How to use bash to split and unknown number of source file names into specified number of output files

I am trying to write a script in BASH that will read all the names of files in a source directory, which has an unknown file count, then split those names as evenly as possible between a specified number of output files. User input is source dir, target dir, and target file count.

For example, lets say we have 10 files in a source directory, and the user specifies they want the names of those files to be split between 3 output files.

SOURCE FILE NAMES:


test
test2
test3
test4
test5
test6
test7
test8
test9


RESULTING FILES:


FILE1
test
test2
test3
test4


(has 4)


FILE2
test5
test6
test7


(has 3)


FILE3
test8
test9
test10


(has 3)

So far, I have come up with the below, which will always catch all the files because I'm forcing a 'round up', but wont provide the desired number of output files in all cases as it does not account for an uneven number of file names in an output file.

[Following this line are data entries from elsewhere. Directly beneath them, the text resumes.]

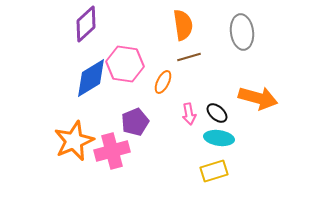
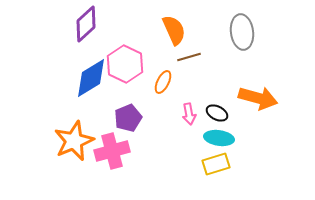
orange semicircle: moved 9 px left, 5 px down; rotated 16 degrees counterclockwise
pink hexagon: rotated 18 degrees clockwise
black ellipse: rotated 15 degrees counterclockwise
purple pentagon: moved 7 px left, 4 px up
yellow rectangle: moved 2 px right, 7 px up
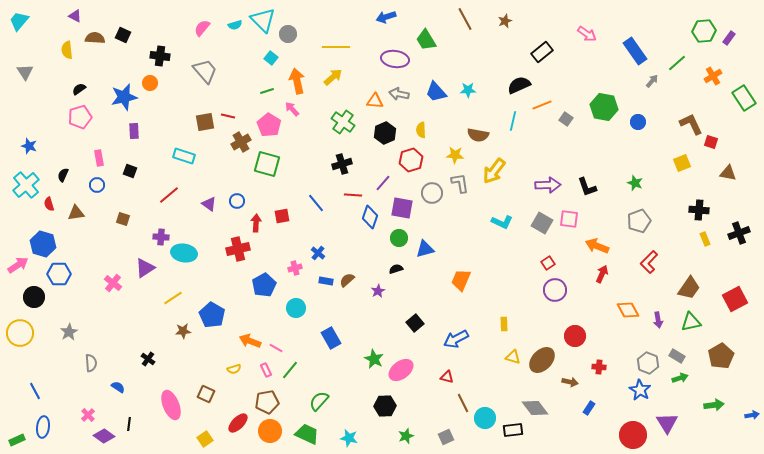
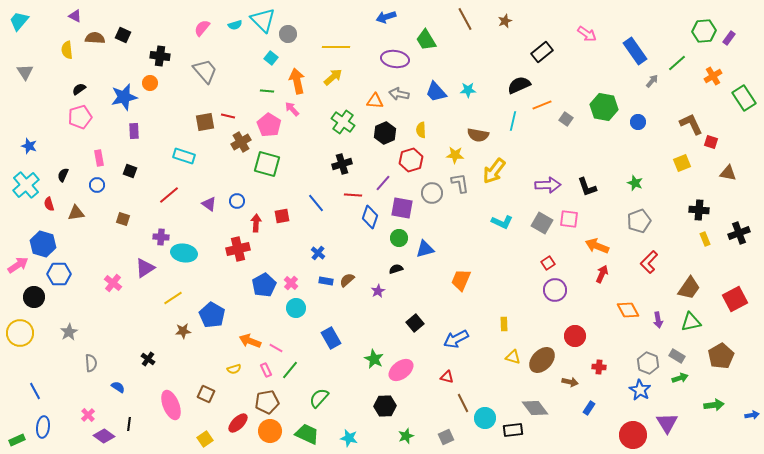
green line at (267, 91): rotated 24 degrees clockwise
pink cross at (295, 268): moved 4 px left, 15 px down; rotated 32 degrees counterclockwise
green semicircle at (319, 401): moved 3 px up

ls -l -d -1 $source/{*,.*} | tail -n +3 | awk '{printf "%s\n",$9}' > hdpLoadList
fileCount=`ls -1 $source | wc -l`
threadCount=$3

fptf=$(bc <<< "scale=1;($fileCount/$threadCount)+.9")
fptf=${fptf:0:1}

sPos=1
sLen=$fptf
for i in `seq 1 $threadCount`;
do
sed -n ${sPos},${sLen}p hdpLoadList | sed -e ':a;N;$!ba;s/\n/ /g' > hdpLoadP_$i
sPos=$(($sPos+$fptf))
sLen=$(($sLen+$fptf))
done

Answer

Script, let's say split.sh:

#!/bin/bash

# Create an array with all the files
myArray=("$1"/*)

# Get array length
arrayLength=${#myArray[@]}

# Divide length by the third arg value
divRes=$(( $arrayLength / $3 ))

# Iterate through array using a counter
for ((i=0; i<${#myArray[@]}; i++)); do
    count=$(( $i / $divRes ))
    # Use basename to remove folder path
    echo `basename "${myArray[$i]}"` >> "$2/destFile$count"
done

Usage:

bash split.sh srcFolder destFolder 3